FILOSOFÍA | ARTÍCULOS
Concluimos este repaso de los muy desatendidos aspectos técnicos de la sabiduría, sin los cuales la mera teoría se ve completamente desconectada de la consecución de la felicidad.
#Sabiduría #Autognosis #Autodominio
#Aristóteles #Estoicismo #Epicureísmo #Alma #Espíritu
En Aristóteles, por último, tal
sabiduría entendida en sentido “técnico” desaparece, debido al enfoque
puramente “científico” ‒en el sentido de la empeiría
aplicada a ámbitos específicos‒ de su filosofía. A pesar de su defensa
de la contemplación como lo más divino y elevado, y de la primacía que sigue
dando a la sabiduría, ésta ya no significa lo mismo que en los pensadores
precedentes, y va inscribiéndose en una línea teórica cada vez más alejada de
lo práctico. Entiéndase esto último, pues Aristóteles es tenido como un
filósofo eminentemente “práctico” frente a otros más “especulativos”: lo
práctico parece mucho más presente en Aristóteles que, p. ej., en Platón, pero se
trata siempre de algo más bien pragmático, enfocado a la resolución de
problemas, o sea, como un sistema utilitario del saber. Tal y como le
criticará Kant a propósito del “uso práctico de la razón”, lo que Aristóteles busca
en cada caso es una “regla de prudencia” orientada a obtener un beneficio
práctico, nunca un “bien en sí” que estuviera por encima o más allá de éste. Por
tanto, toda trascendencia de lo dado, de los diferentes prágmata, pierde
interés para él, de forma metodológicamente ‒en
relación con ejercicios específicos‒ consistente con su desinterés
por la pervivencia del alma o por cualquier doctrina del “más allá”. Para él
sólo hay un “más acá” (inmanencia absoluta), e incluso cuando no es así desde
el punto de vista del objeto ‒pensemos en el mundo supralunar
y en el motor inmóvil‒, sí lo es desde el punto de
vista del sujeto que se transforma con su conocimiento. Cualquier
interés por “otro tipo” de sabiduría parece totalmente ausente en Aristóteles,
médico del cuerpo antes que del alma, al contrario que sus predecesores, de los
que a menudo ‒y así se entiende por qué‒ ofrece versiones tremendamente simplistas.

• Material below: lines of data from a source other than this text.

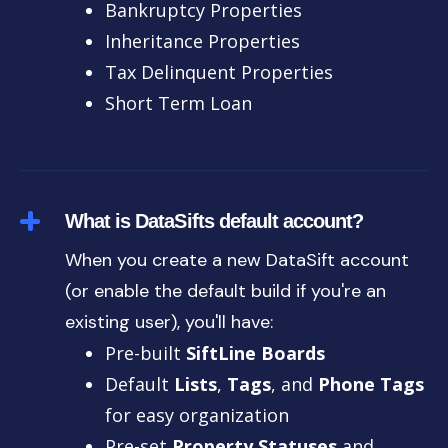
Bankruptcy Properties
Inheritance Properties
Tax Delinquent Properties
Short Term Loan
What is DataSifts default account?
When you create a new DataSift account
(or enable the default build if you're an
existing user), you'll have:
Pre-built
SiftLine Boards
Default
Lists
,
Tags
, and
Phone Tags
for easy organization
Pre-set
Property Statuses
and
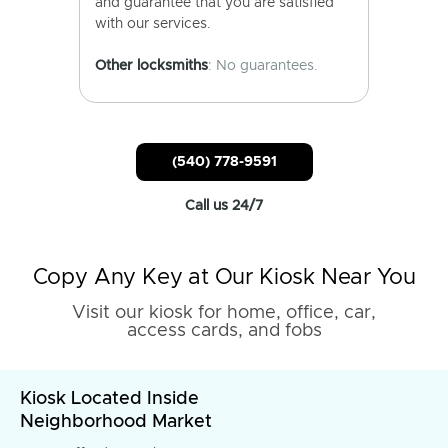
and guarantee that you are satisfied
with our services.
Other locksmiths
: No guarantees.
(540) 778-9591
Call us 24/7
Copy Any Key at Our Kiosk Near You
Visit our kiosk for home, office, car,
access cards, and fobs
Kiosk Located Inside
Neighborhood Market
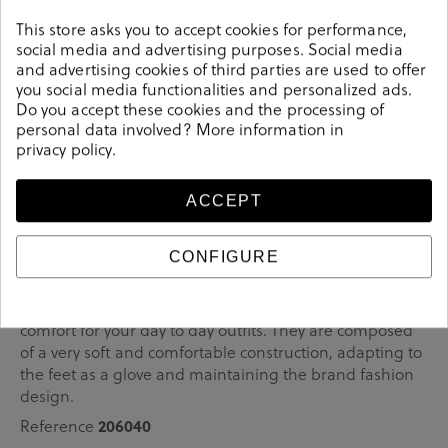
comfortable
This store asks you to accept cookies for performance,
It couldn't be more
with its 5.5cm heel.
social media and advertising purposes. Social media
Choose the one that best suits you: available in three different
and advertising cookies of third parties are used to offer
colours.
you social media functionalities and personalized ads.
Do you accept these cookies and the processing of
personal data involved? More information in
privacy policy
.
Details
ACCEPT
bloom&you Dress medium heel shoes CARRIE in
CONFIGURE
burgundy.Look stylish this season with this burgundy
Shoes from our pabloochoa.shoes collection. Our glove
shoes feature a combination of design, quality and
comfort for your day to day outfits. They are composed
of a very soft and comfortable construction, adapting to
the feet as a glove and maintaining the brand fashion
design.
206040
Reference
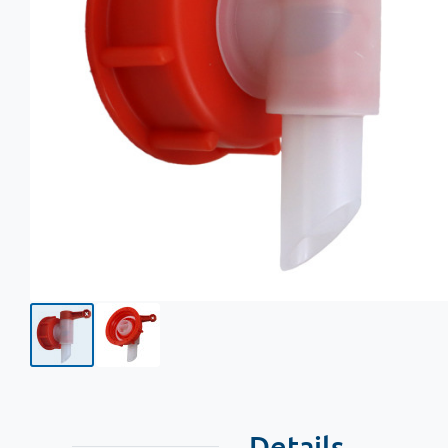
Details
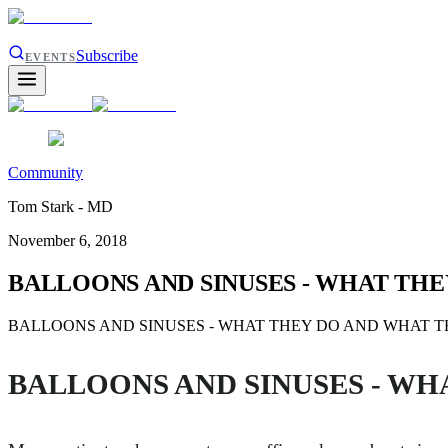
Subscribe
EVENTS
Community
Tom Stark - MD
November 6, 2018
BALLOONS AND SINUSES - WHAT THE
BALLOONS AND SINUSES - WHAT THEY DO AND WHAT THEY DON'T
BALLOONS AND SINUSES - WH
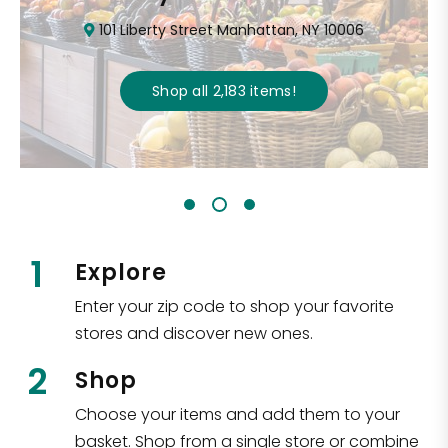
101 Liberty Street Manhattan, NY 10006
Shop all
2,183
items
!
1
Explore
Enter your zip code to shop your favorite
stores and discover new ones.
2
Shop
Choose your items and add them to your
basket. Shop from a single store or combine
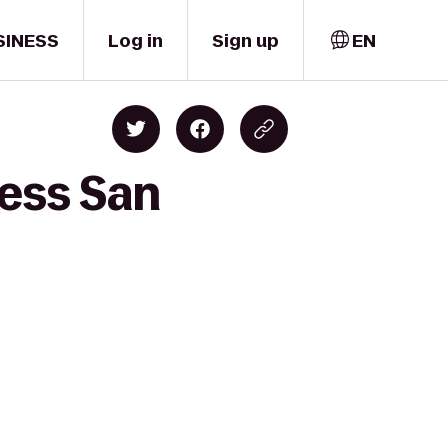
SINESS
Log in
Sign up
EN
ness San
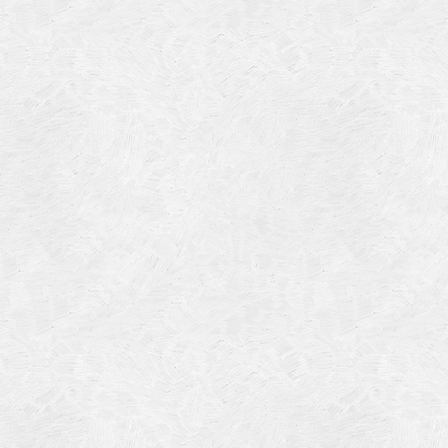
4
14
4
 2013
 2001
 1998
r 1997
7
997
 1996
er 1988
76
3
1947
r 1940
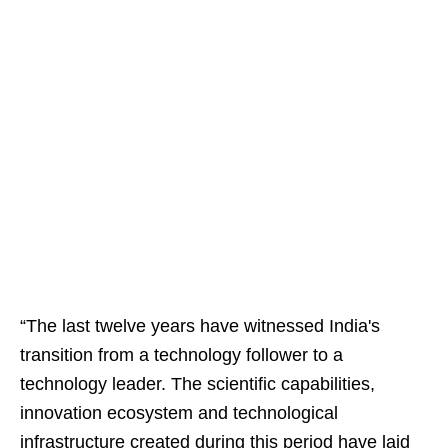
“The last twelve years have witnessed India's
transition from a technology follower to a
technology leader. The scientific capabilities,
innovation ecosystem and technological
infrastructure created during this period have laid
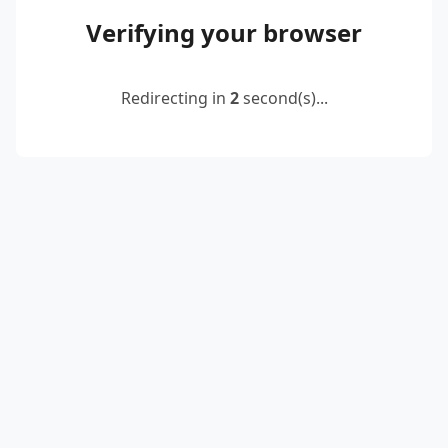
Verifying your browser
Redirecting in
2
second(s)...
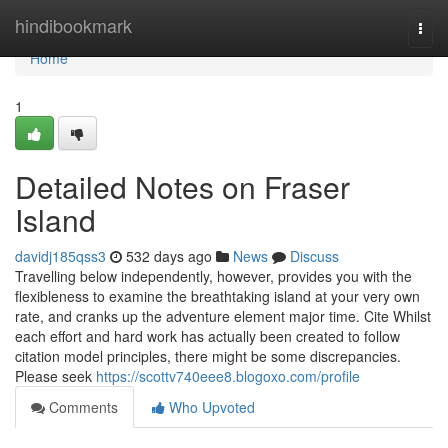
Home
hindibookmark
Togg
navi
Home
1
Detailed Notes on Fraser
Island
davidj185qss3
532 days ago
News
Discuss
Travelling below independently, however, provides you with the
flexibleness to examine the breathtaking island at your very own
rate, and cranks up the adventure element major time. Cite Whilst
each effort and hard work has actually been created to follow
citation model principles, there might be some discrepancies.
Please seek
https://scottv740eee8.blogoxo.com/profile
Comments
Who Upvoted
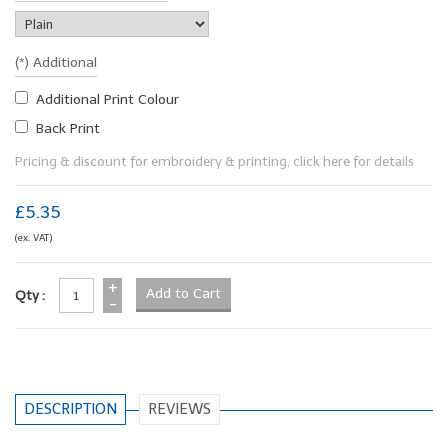
(*) Additional
Additional Print Colour
Back Print
Pricing & discount for embroidery & printing, click here for details
£5.35
(ex. VAT)
+
Qty :
-
DESCRIPTION
REVIEWS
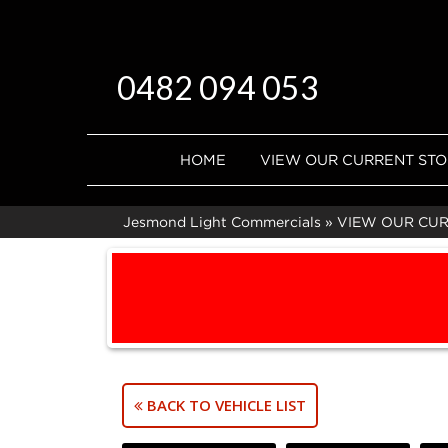
0482 094 053
HOME
VIEW OUR CURRENT ST
Jesmond Light Commercials
»
VIEW OUR CU
BACK TO VEHICLE LIST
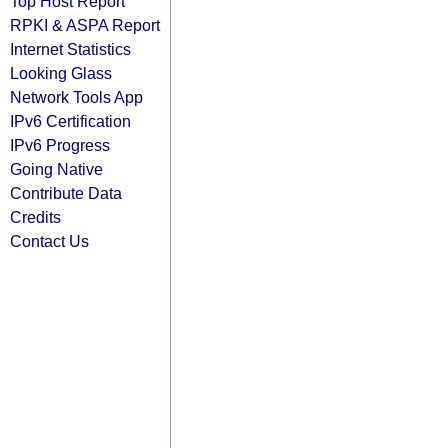
Top Host Report
RPKI & ASPA Report
Internet Statistics
Looking Glass
Network Tools App
IPv6 Certification
IPv6 Progress
Going Native
Contribute Data
Credits
Contact Us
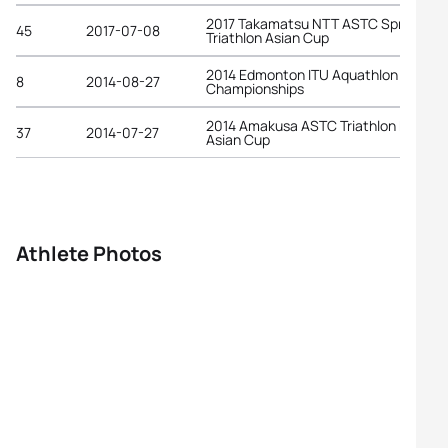
2017 Takamatsu NTT ASTC Sprint
45
2017-07-08
Triathlon Asian Cup
2014 Edmonton ITU Aquathlon World
8
2014-08-27
Championships
2014 Amakusa ASTC Triathlon Premiu
37
2014-07-27
Asian Cup
Athlete Photos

Y es a partir de entonces, con la
progresiva “orientalización” del helenismo desde los tiempos de Alejandro, que
da lugar a esa ecléctica cultura mediterráneo-asiática a la que llamamos
“helenística”, cuando experimentan gran auge las doctrinas estoica, hedonista,
cínica, escéptica, etc.; menos sistemáticas y elaboradas en el aspecto teórico,
pero mucho más volcadas en las técnicas aplicadas a la consecución de la
felicidad ‒entendida de muy diversas
formas: como ataraxia, como placer o como autosuficiencia, entre otras‒. En tales técnicas, y no en otra cosa, se hará radicar la
sabiduría, esto es, el propósito mismo de la filosofía. Y más tarde el mundo romano
hará suyas estas escuelas y las cultivará ‒aparte de la filosofía del Peripato
y de un neoplatonismo cada vez más místico‒ durante más de seiscientos
años, por no hablar de su continuidad en el Oriente bizantino y de la
pervivencia del estoicismo en el mundo cristiano a través de Boecio y otros pensadores
tardo-antiguos. Así pues, la filosofía será predominantemente entendida (y sólo visiones retrospectivas
posteriores, a partir sobre todo del siglo XVII, obviarán esto para quedarse
únicamente con el aspecto más “científico” y trazar continuidades unilineales muy
sesgadas) como un conjunto de prácticas que definen un modo de vida
específico (“filosófico”) que aspira a lograr cierto estado del alma (eudaimonía).
No otra cosa es la “sabiduría”, que por eso mismo no es nunca “sólo” teoría. [Sigue más abajo]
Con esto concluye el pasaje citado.